[Saved entries]

==================================================

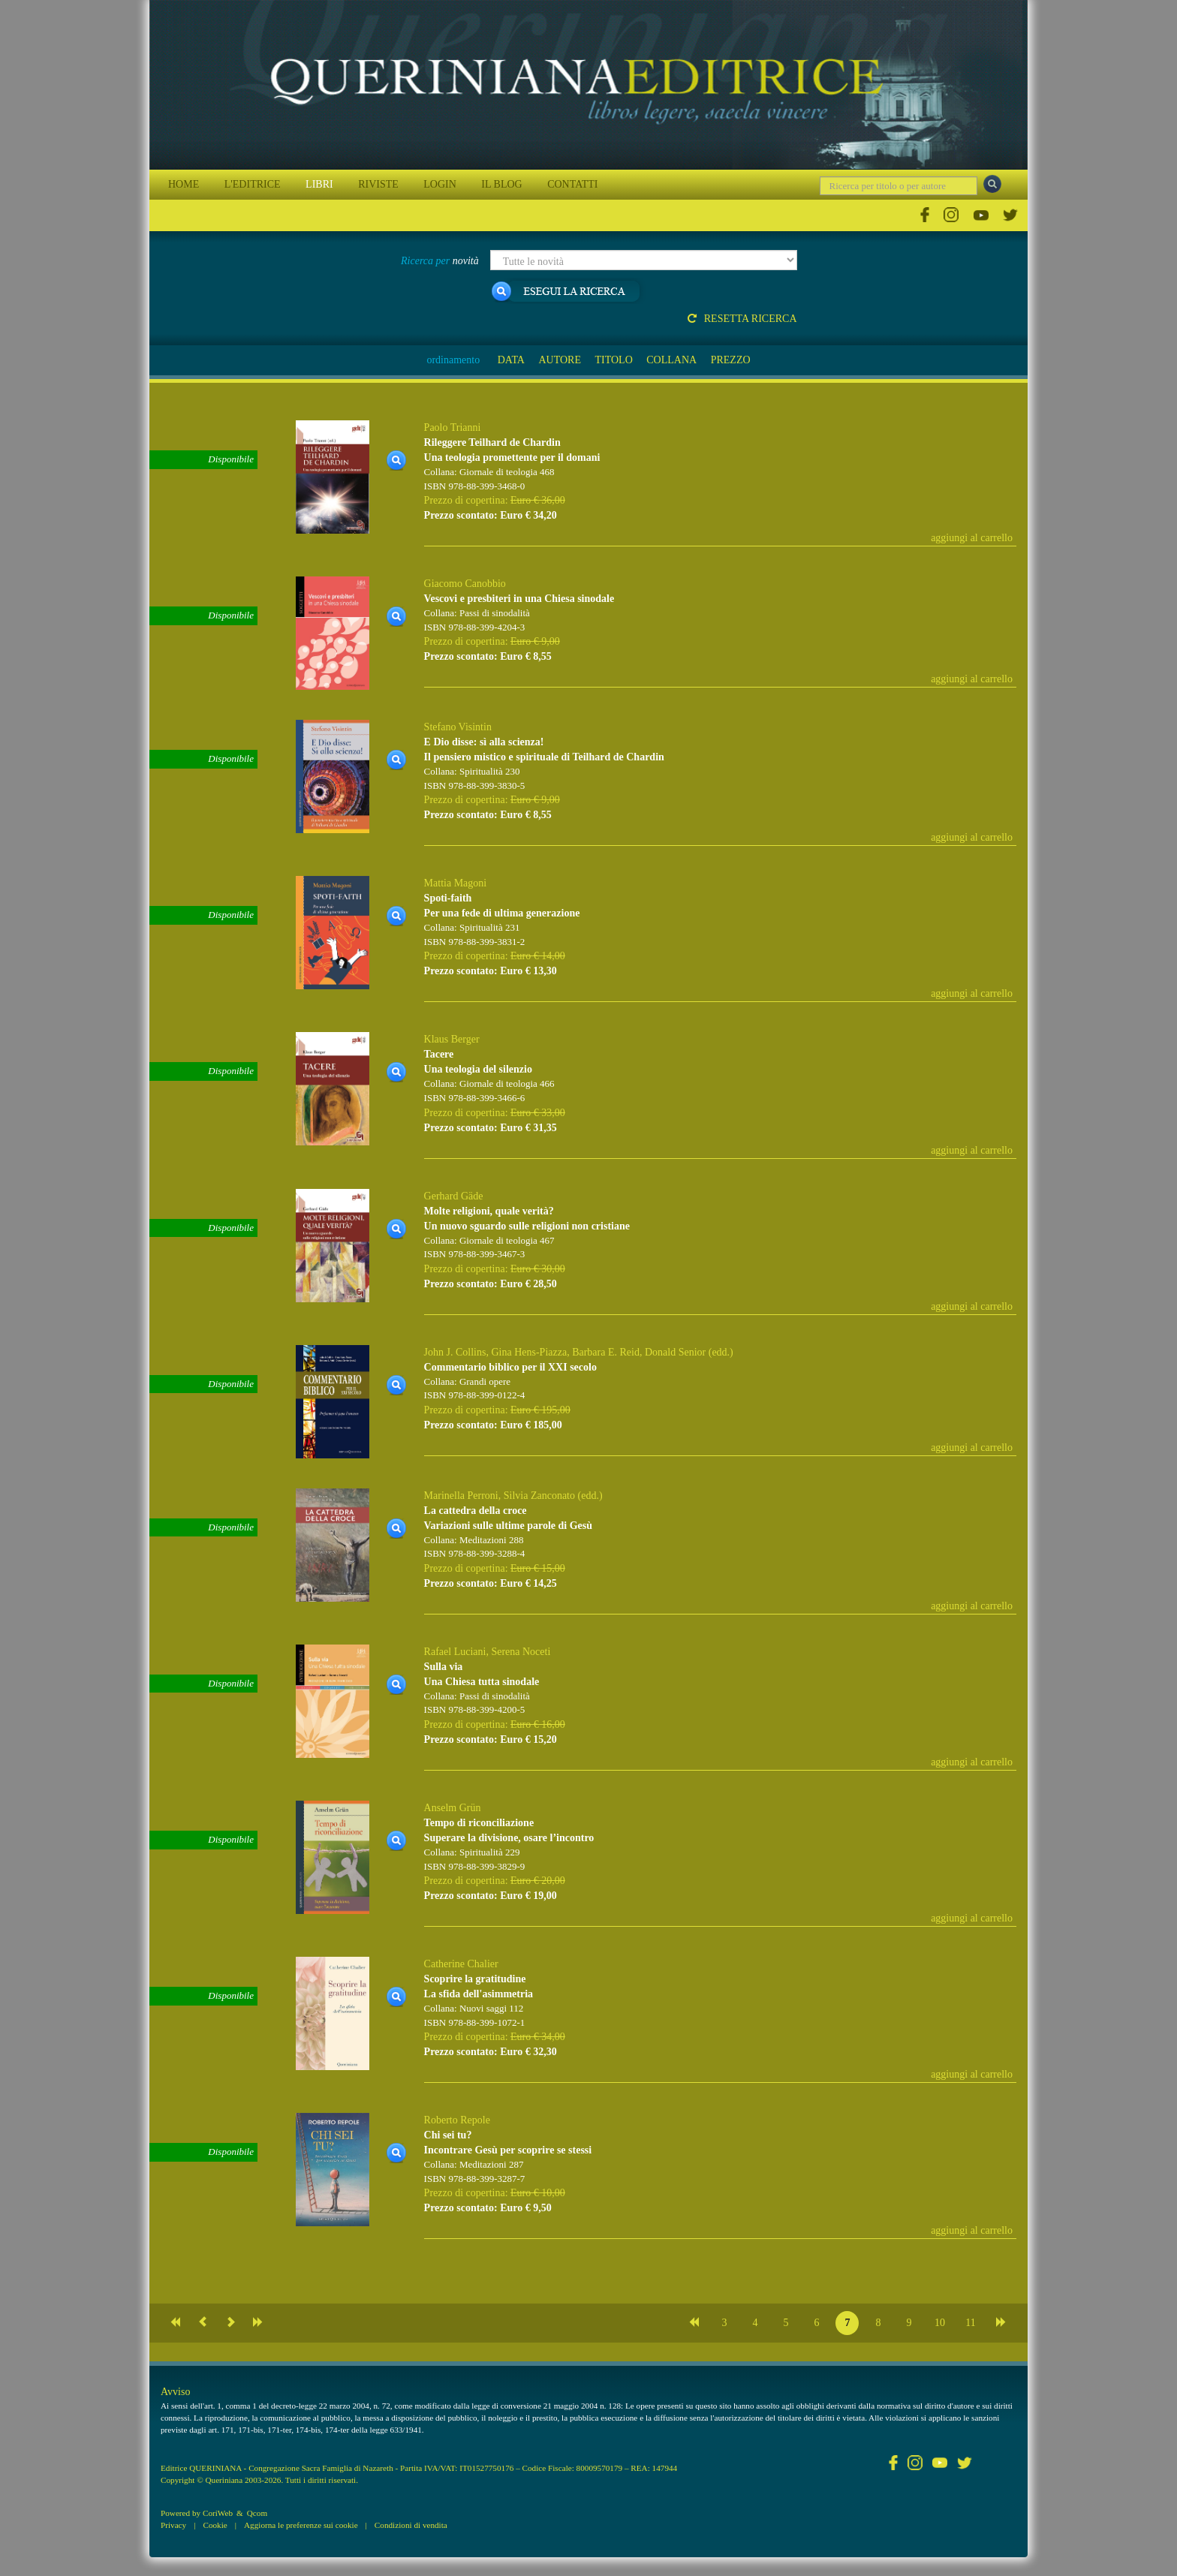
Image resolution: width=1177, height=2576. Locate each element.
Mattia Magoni (455, 883)
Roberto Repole (457, 2120)
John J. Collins (455, 1352)
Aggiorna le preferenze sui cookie (301, 2524)
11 (970, 2322)
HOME (183, 184)
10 (940, 2322)
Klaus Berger (452, 1039)
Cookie (215, 2524)
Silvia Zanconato (539, 1495)
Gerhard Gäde (453, 1196)
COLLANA (671, 360)
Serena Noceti (520, 1651)
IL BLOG (501, 184)
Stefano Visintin (458, 727)
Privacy (173, 2524)
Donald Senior (675, 1352)
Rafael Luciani (455, 1651)
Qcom (257, 2512)
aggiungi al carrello (972, 537)
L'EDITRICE (252, 184)
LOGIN (439, 184)
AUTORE (559, 360)
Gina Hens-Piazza (529, 1352)
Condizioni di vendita (411, 2524)
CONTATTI (572, 184)
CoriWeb (218, 2512)
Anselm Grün (452, 1807)
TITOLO (613, 360)
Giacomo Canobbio (465, 583)
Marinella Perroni (461, 1495)
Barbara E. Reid (606, 1352)
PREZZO (731, 360)
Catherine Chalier (461, 1964)
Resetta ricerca (742, 318)
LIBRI (319, 184)
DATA (511, 360)
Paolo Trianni (452, 427)
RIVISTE (378, 184)
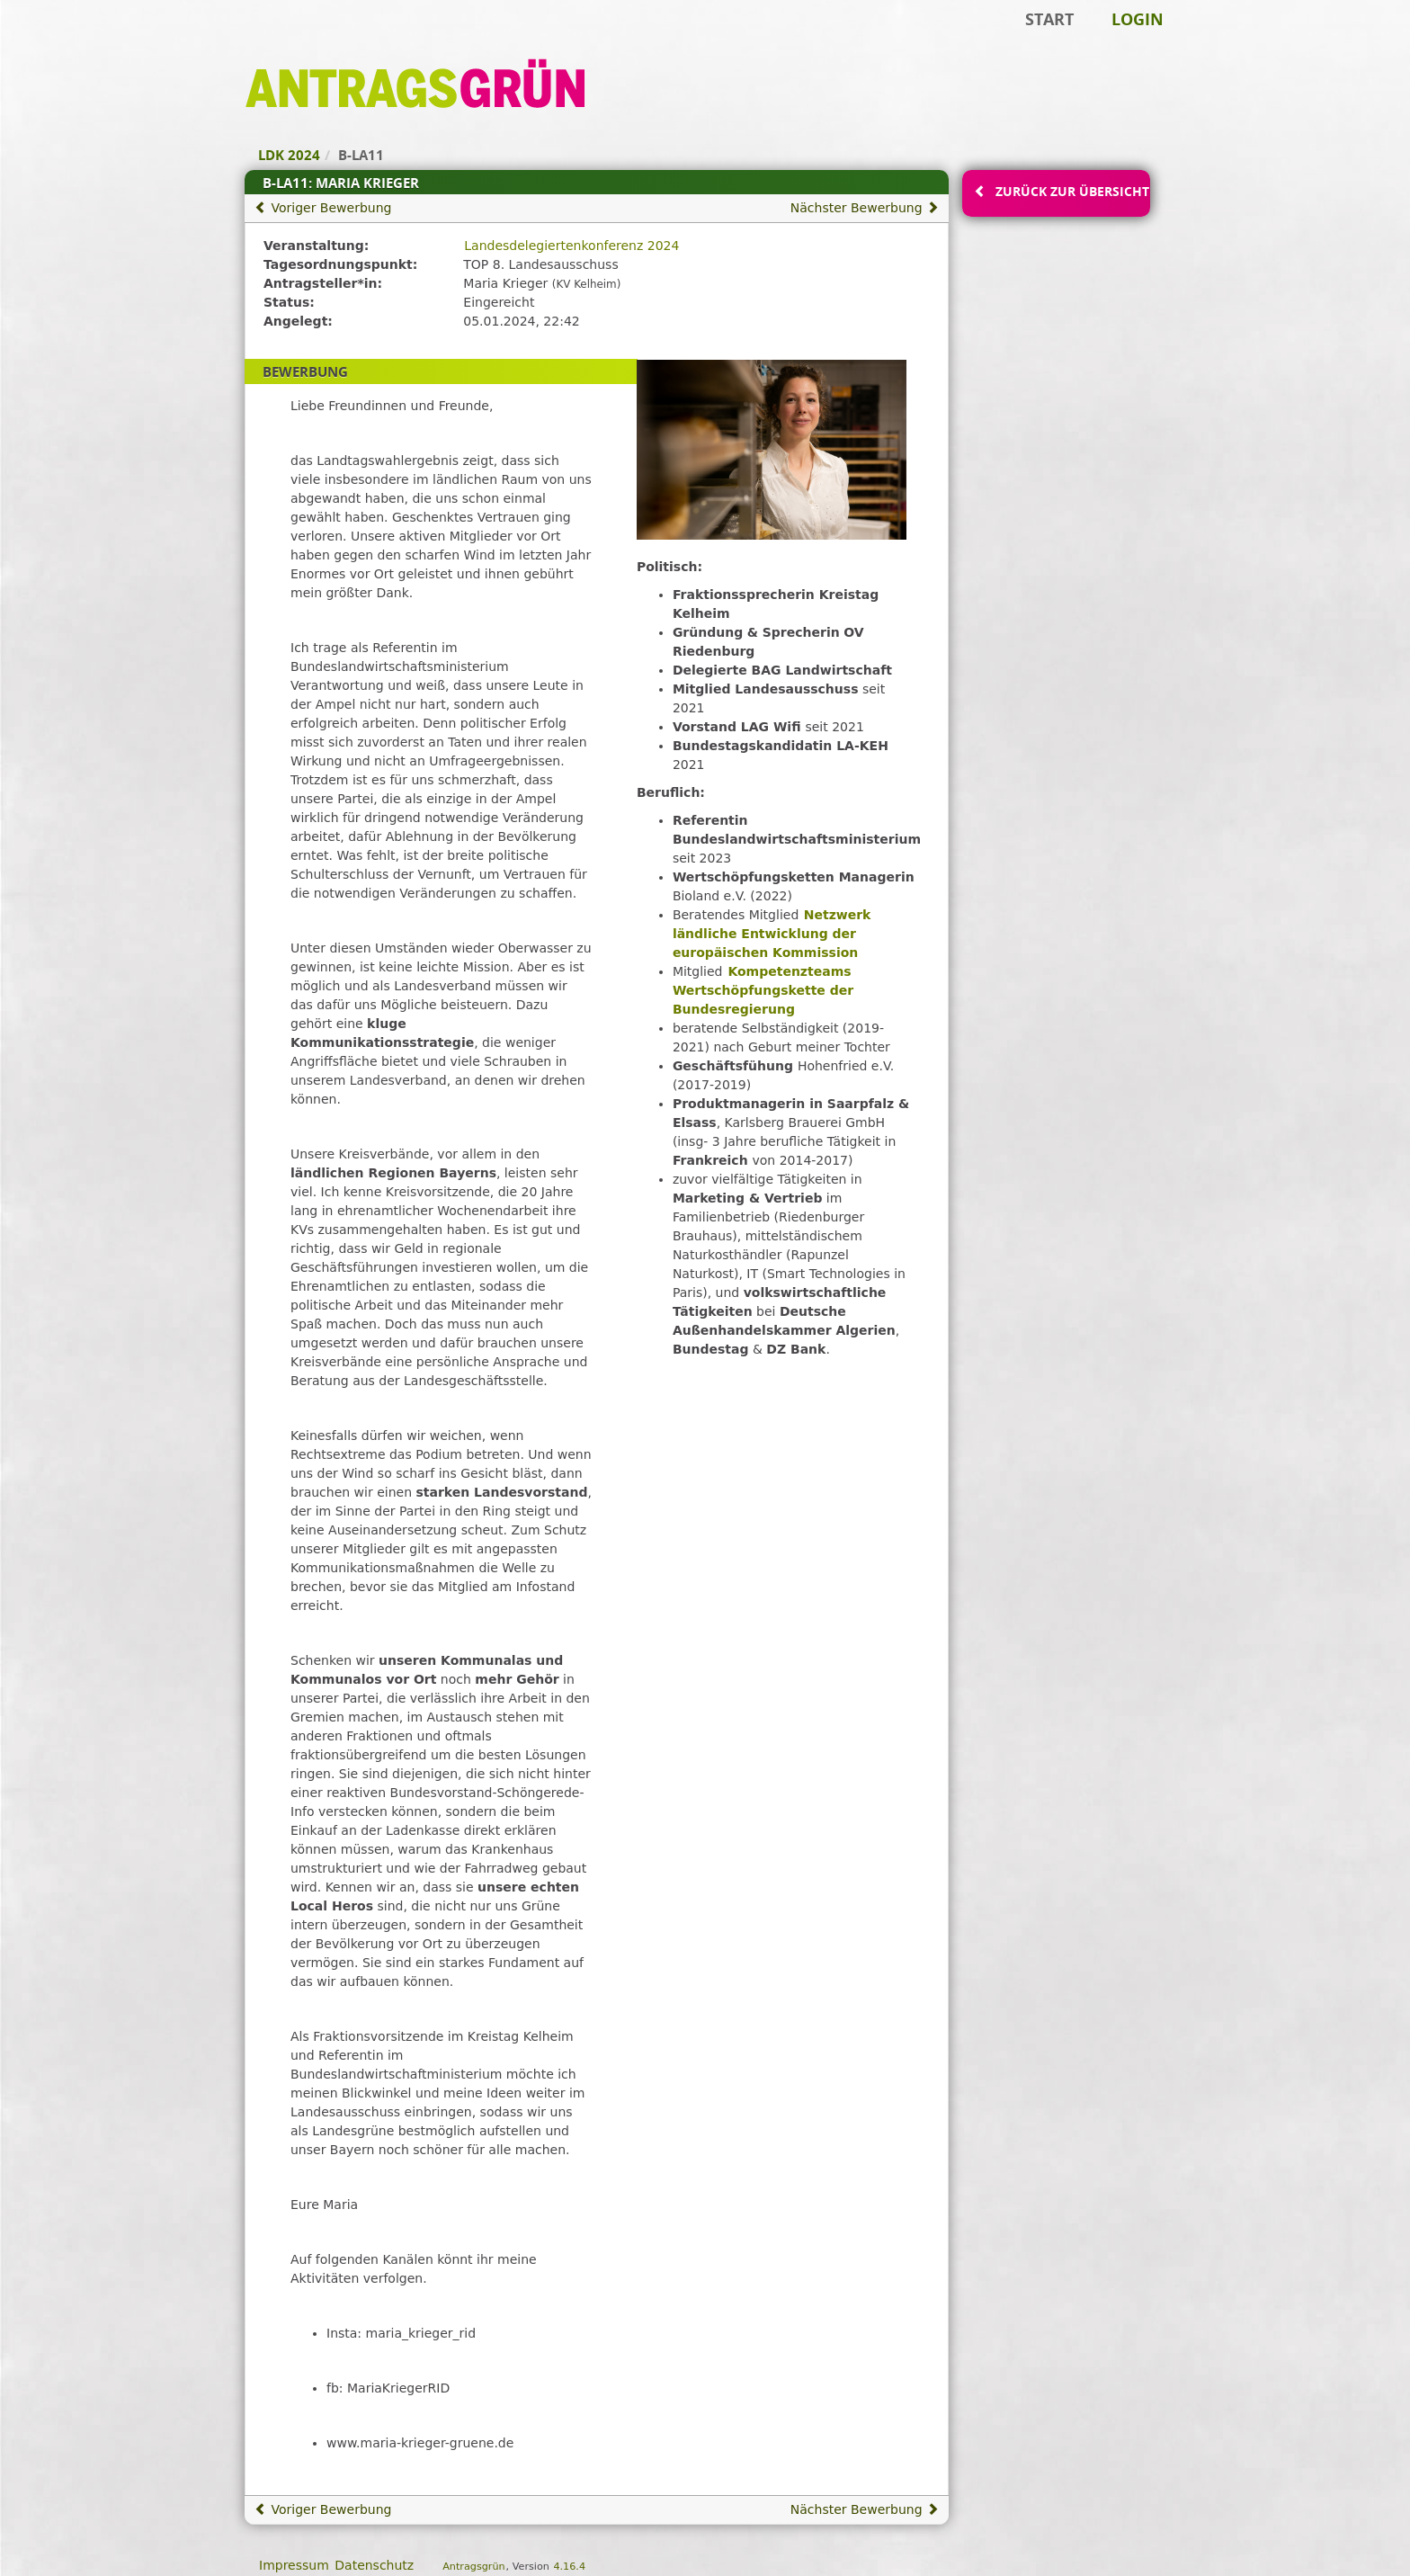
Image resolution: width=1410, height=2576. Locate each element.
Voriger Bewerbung (322, 208)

==================================================

* YOUR GOAL
Search the data and copy each line containing "width".

* EXERCISE OUTPUT
Image resolution: width=1177, height=2576. Locate each element.
Image resolution: width=1410, height=2576. Locate each element.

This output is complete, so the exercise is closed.